Unbound listens on port 53 UDP/TCP on all network interfaces of the Opnsense. If you followed all steps, access to your LAN is already permitted from the IPsec Network. You can use the IP addresses of the OPNsense in that network as target for the DNS queries.
In this example they are: ``192.168.1.1`` and ``2001:db8:1234:1::1``.
--------------------
Client configuration
--------------------
In this section there are a few example configurations of different clients. All configurations here are tuned to the exact settings above. If you change anything in the server configuration, make sure you change it here too.

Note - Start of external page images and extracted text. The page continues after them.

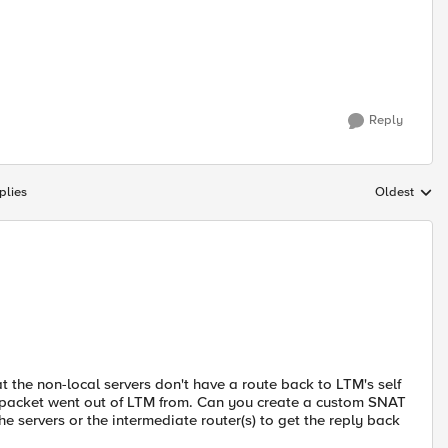
Reply
plies
Oldest
Replies sort
 the non-local servers don't have a route back to LTM's self
he packet went out of LTM from. Can you create a custom SNAT
the servers or the intermediate router(s) to get the reply back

All clients are configured to use the "Ike config mode", that means the virtual IPs and the traffic selectors are pushed by the VPN server to the client. The only IP addresses you have to add manually are the DNS servers.
Windows native VPN client
-------------------------
- Open Powershell as user (not as admin) and input the following CMDlets:
Type ncpa.cpl and press Enter. This will open the Network Connections window.
Find the VPN Network Adapter:
In the Network Connections window, locate your VPN network adapter. It usually has a name related to the VPN service you're using, in this example "vpn1.example.com"
Access the Properties:
Right-click on the VPN network adapter and select Properties.
Edit IPv4 Settings:
In the VPN network adapter's properties window, locate and select Internet Protocol Version 4 (TCP/IPv4) from the list. Then, click the Properties button.
In the properties dialog, choose the Use the following DNS server addresses option.
Now, enter the IPv4 DNS server address: ``192.168.1.1`` in the "Preferred DNS server" field.
Click OK to save the changes.
Edit IPv6 Settings:
Back in the VPN network adapter's properties window, locate and select Internet Protocol Version 6 (TCP/IPv6) from the list. Then, click the Properties button.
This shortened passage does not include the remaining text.